Insulation within the walls of two connected apartment buildings at Thorncliffe Park Drive and Overlea Boulevard has been burning since Thursday afternoon.

Toronto’s fire chief has called the five-alarm blaze one of the “more complex” the service has ever seen, saying Monday that crews were struggling to access “combustible particle board” inside the walls between the two buildings. There is still no timeline for extinguishing the blaze, let alone getting people back into their apartments, he told reporters. 

Many residents are now staying in hotel rooms while they wait for a time frame on when they can return. One of them says residents have been staying in touch through text and email, looking after each other while they wait.

“I’m more than thankful for the community that I live in. Everyone came together in order to support [each other],” May, whom CBC Toronto is only identifying by her first name because she is concerned for her safety should her residence be made public, told CBC Radio’s Metro Morning Monday. 

May also works for he Neighbourhood Organization, which is helping co-ordinate support for evacuees during the fire along with Toronto Emergency Management and the Canadian Red Cross. She said they’ve been helping to do wellness checks on residents, many of whom are older.T

“The building does have a lot of people who require additional support,” she said.
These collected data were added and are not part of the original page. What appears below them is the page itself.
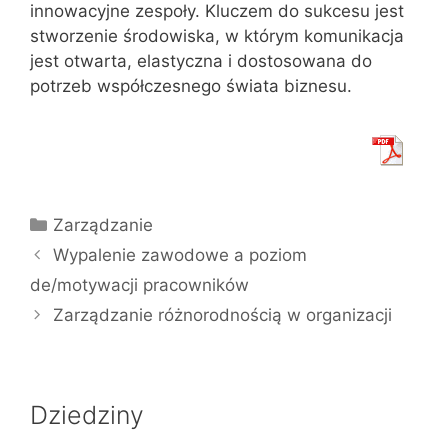
innowacyjne zespoły. Kluczem do sukcesu jest
stworzenie środowiska, w którym komunikacja
jest otwarta, elastyczna i dostosowana do
potrzeb współczesnego świata biznesu.
Kategorie
Zarządzanie
Wypalenie zawodowe a poziom
de/motywacji pracowników
Zarządzanie różnorodnością w organizacji
Dziedziny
She said many residents have also been able to pick up some belongings from their units since the fire started, with shuttle buses arranged from their hotels.

The Canadian Red Cross is supporting 141 households, consisting of 293 residents, with 117 hotel rooms during the fire, Toronto Emergency Management director Joanna Beaven-Desjardins told reporters Monday.

Local councillor Rachel Chernos Lin said the collaboration between city agencies and support groups has been “truly exceptional” as they help residents.

“People are living in a bit of the unknown and waiting for updates, but they’re getting lots of communication,” she told Metro Morning Monday.

“It is unusual. If you were to walk by the building, you wouldn’t know anything is amiss, except the fact that there’s a command station outside,” Chernos Lin said of the fire, which isn’t producing visible flames. “Obviously, [residents] didn’t necessarily expect that this would go on for days, because it’s not the normal trajectory that we think about when we think of a fire.”

Accessing fire a challenge, says fire chief

Speaking to reporters Monday afternoon, Toronto Fire Chief Jim Jessop said crews had located the problem that’s kept the fire burning for days — they just have to figure out a way to get to it.

The material that is burning is “combustible particle board that was placed between an expansion joint” between the two buildings, Jessop said. The material isn’t producing flames and there’s currently no danger of structural damage, he said, but it needs to be put out before people can move back in.

“Think of a cigar that is burning slowly,” he said. “Getting to this is next to impossible for our crews. And we have been trying everything.”

Toronto Fire Chief Jim Jessop says the fire is currently burning a ‘combustible particle board’ that crews are having extreme difficulty accessing. (CBC)

Crews continue to work around the clock as Toronto Fire consults with engineers to find a way to get to the burning material, he said, adding he hadn’t seen a fire like this in his roughly 30-year career.

Toronto Fire is also working on a plan to move people back into the building as soon as possible, so when the fire is out, there will be minimal delay for residents, Jessop said. But he said that will be a minimum of 24 hours after the fire is extinguished.

“I want to thank the residents for their patience,” he said. “I can’t imagine what it would be like to be dislocated and moved from your home in the middle of the night … especially during this time of year.”

Jessop said the cause of the fire is still under investigation.